TASK TO CARRY OUT » All pictures must be dropped, while the entries are given again word for word.

##### INPUT FOR THIS TASK #####

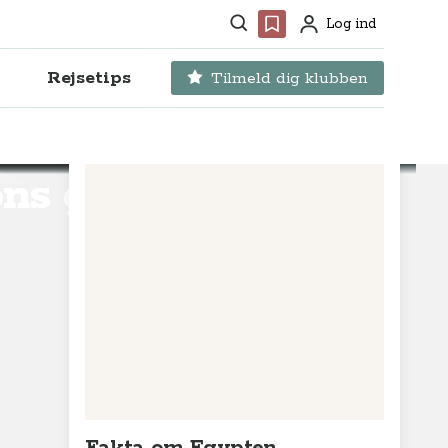
Søg
Favoritter
Log ind
Profil
Rejsetips
Tilmeld dig klubben
ns grav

#####

RESULT FOR THIS TASK »
Søg
Favoritter
Log ind
Profil
Rejsetips
Tilmeld dig klubben
ns grav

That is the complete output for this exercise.